Jury sends former officer back to death row—-Fratta had been convicted
twice for hiring 2 men to kill his wife
A taut and emotional roller coaster ride ended Saturday when 12 jurors
decided to send Robert Fratta back to death row.
The former Missouri City public safety officer was convicted May 15 for
the 2nd time of hiring 2 men to shoot his wife, Farah, in 1994. His
original conviction had been overturned.
Farahs father, Lex Baquer, thanked God and told an advocate that the
decision was just.
Randy McDonald, one of Frattas lawyer, pleaded with jurors Friday to
reserve the death penalty for the worst killers cop killers, serial
killers and those who torture and murder children.
"We're not going to kill all capital murderers, just those who can't
conform to the rules of society and prison is society," McDonald said. He
said no parole board would let him out of jail.
"This is Texas. Mr. Fratta will die in prison."
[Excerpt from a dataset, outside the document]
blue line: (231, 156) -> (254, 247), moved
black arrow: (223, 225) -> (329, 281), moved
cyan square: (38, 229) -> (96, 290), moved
Family members, defense lawyers and the convicted killer cried Friday
during overwrought arguments, as prosecutors asked jurors to send Robert
Fratta back to death row and defense lawyers asked for forgiveness.
"Hate and rage dont work," said Vivian King, Fratta's lawyer, who cried
and held hands with Fratta after asking jurors to find forgiveness. "You
can't have any kind of quality of life unless you forgive."
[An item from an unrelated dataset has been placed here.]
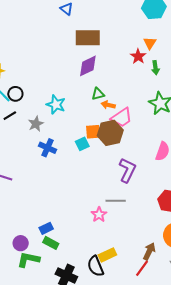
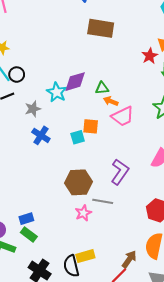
purple diamond: (88, 66) -> (75, 82), moved
brown hexagon: (110, 133) -> (78, 182), moved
King had argued that Fratta has been a model prisoner for the past 15
years and deserved a life sentence instead.
Under 1994 law, Fratta would have been eligible for parole in 25 years,
after 40 years in prison.
Prosecutors Denise Bradley and Mia Magness alternated between berating
Fratta and invoking images of a broken family.
"This domineering, controlling narcissist is the reason we're all here,"
Bradley said pointing at Fratta.
During the trial, jurors strained to hear sexually-explicit recorded
telephone conversations between Fratta and his girlfriend.
Jurors, selected in March, were sequestered Friday night and ordered by
state District Judge Belinda Hill to continue deliberating on Saturday.
They spent a total of 8 hours behind closed doors.
Hill is expected to officially sentence Fratta Monday, when Farah Fratta's
friends and family can attend.
Baquer and his wife, Betty, raised Robert and Farah's 3 children, who were
in elementary school when the slaying occurred. They were attending the
high school graduation Saturday of Amber Baquer, the youngest of those
children, when they received the news of the sentencing decision.
Fratta's original 1996 conviction was overturned when an appeals court
ruled that the confessions of his co-conspirators, Howard Guidry and
Joseph Prystash, should not have been admitted into evidence because
Fratta's lawyers could not cross-examine them. The 2 remain on death row.